DATA FOR REVIEW -

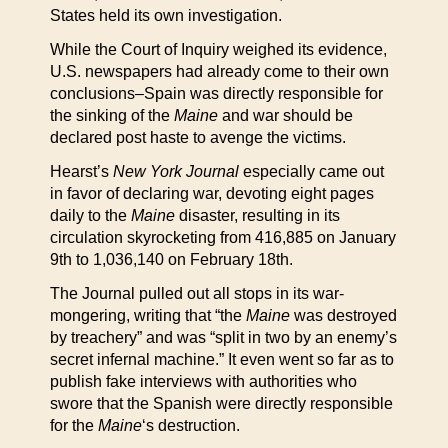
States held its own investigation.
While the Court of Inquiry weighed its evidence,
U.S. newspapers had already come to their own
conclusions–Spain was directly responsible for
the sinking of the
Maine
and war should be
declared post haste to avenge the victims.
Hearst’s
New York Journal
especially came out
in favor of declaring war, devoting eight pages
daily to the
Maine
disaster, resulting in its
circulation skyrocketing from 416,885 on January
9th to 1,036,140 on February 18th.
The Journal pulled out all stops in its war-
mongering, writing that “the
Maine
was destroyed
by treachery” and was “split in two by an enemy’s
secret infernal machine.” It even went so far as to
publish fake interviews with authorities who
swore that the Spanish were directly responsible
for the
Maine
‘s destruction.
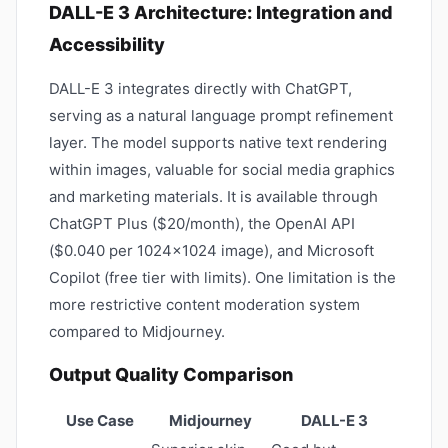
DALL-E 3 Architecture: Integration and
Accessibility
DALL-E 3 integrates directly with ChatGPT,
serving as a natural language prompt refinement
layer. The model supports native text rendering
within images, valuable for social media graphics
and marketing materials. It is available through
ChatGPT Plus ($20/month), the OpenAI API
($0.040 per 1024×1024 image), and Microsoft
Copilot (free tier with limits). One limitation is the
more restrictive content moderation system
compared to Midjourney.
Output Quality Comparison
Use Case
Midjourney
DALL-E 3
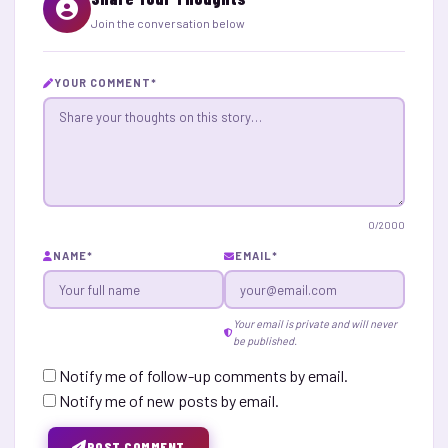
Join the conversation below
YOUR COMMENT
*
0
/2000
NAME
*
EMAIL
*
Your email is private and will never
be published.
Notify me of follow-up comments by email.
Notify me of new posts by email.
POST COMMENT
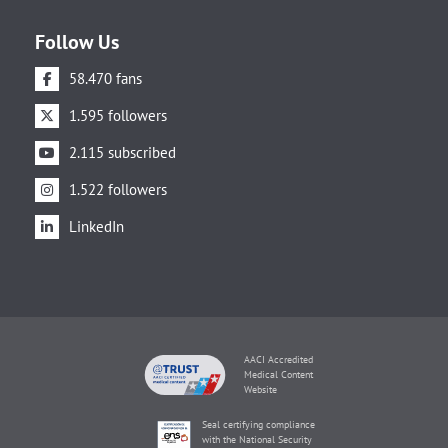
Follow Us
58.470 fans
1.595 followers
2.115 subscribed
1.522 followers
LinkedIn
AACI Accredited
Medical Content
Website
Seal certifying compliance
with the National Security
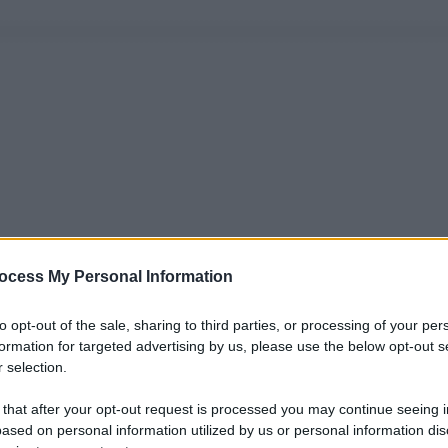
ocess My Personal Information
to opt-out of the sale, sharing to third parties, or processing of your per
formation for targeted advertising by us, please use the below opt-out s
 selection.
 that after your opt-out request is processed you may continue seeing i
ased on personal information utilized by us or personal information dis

WHAT YOU NEED TO DO - Lines of the material above that contain the string "DALL" must be counted; respond with the total alone.

OUTPUT - 3